(Collected data entries)
=== Section Start ===

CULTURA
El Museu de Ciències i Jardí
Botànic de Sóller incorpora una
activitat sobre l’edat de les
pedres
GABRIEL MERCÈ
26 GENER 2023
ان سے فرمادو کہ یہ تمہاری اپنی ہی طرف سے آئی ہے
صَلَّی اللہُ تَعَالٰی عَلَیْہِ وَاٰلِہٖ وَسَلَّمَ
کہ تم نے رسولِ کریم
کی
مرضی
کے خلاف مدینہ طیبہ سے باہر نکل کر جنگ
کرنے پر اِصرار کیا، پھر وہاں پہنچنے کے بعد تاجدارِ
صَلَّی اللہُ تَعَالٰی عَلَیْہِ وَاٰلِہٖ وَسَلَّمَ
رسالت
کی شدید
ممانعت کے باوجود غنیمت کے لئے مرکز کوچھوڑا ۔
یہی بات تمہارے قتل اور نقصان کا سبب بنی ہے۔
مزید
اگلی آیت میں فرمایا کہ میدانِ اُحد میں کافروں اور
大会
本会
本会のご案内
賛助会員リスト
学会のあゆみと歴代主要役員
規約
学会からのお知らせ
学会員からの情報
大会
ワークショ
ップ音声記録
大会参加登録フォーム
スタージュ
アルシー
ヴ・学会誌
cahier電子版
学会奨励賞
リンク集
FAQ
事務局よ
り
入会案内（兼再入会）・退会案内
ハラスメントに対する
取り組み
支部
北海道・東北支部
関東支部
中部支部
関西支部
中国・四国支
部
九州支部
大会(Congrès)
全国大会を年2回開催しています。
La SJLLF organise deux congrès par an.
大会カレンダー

=== Section End ===
=== Section Start ===

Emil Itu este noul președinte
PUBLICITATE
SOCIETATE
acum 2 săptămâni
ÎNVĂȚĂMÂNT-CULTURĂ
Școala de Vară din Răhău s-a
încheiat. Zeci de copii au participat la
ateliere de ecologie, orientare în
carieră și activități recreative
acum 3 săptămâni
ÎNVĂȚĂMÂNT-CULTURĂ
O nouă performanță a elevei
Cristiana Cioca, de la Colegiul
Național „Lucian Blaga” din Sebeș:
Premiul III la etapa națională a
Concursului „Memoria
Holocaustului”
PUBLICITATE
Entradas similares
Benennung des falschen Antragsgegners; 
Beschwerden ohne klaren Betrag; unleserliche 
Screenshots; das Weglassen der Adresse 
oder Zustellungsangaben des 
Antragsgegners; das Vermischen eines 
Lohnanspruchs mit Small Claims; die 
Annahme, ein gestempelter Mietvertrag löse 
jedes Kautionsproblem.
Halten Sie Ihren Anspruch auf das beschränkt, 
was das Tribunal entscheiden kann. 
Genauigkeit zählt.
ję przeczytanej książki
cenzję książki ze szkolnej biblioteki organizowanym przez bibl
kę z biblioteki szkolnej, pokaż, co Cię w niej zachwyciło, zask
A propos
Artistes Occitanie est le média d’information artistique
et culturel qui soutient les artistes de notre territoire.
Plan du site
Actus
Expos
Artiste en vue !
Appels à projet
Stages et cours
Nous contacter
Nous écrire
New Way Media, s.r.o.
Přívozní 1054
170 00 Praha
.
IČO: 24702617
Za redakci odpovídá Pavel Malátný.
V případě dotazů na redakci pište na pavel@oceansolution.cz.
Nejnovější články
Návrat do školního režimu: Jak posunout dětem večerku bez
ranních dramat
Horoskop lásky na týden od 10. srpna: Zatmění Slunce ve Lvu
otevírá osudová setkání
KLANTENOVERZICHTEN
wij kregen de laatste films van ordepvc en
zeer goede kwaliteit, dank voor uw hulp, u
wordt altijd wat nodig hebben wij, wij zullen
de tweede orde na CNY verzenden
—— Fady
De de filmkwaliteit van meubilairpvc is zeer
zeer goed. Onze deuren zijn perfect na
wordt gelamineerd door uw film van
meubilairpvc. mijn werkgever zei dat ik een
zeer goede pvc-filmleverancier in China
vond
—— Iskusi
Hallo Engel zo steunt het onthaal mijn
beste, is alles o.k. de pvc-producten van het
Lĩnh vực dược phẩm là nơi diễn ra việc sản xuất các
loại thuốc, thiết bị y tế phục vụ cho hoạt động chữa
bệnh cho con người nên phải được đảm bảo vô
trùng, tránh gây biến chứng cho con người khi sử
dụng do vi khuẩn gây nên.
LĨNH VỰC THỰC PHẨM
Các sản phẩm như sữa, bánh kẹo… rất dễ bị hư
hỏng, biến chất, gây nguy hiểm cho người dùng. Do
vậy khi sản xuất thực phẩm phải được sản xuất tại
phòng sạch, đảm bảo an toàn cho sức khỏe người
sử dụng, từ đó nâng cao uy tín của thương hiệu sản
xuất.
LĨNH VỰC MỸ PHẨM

=== Section End ===

WHAT TO DO
All that belongs in your answer is the stretch of entries above from the line with "Appels à projet" through the line with "wij kregen de laatste films van ordepvc en", printed exactly.

SOLUTION
Appels à projet
Stages et cours
Nous contacter
Nous écrire
New Way Media, s.r.o.
Přívozní 1054
170 00 Praha
.
IČO: 24702617
Za redakci odpovídá Pavel Malátný.
V případě dotazů na redakci pište na pavel@oceansolution.cz.
Nejnovější články
Návrat do školního režimu: Jak posunout dětem večerku bez
ranních dramat
Horoskop lásky na týden od 10. srpna: Zatmění Slunce ve Lvu
otevírá osudová setkání
KLANTENOVERZICHTEN
wij kregen de laatste films van ordepvc en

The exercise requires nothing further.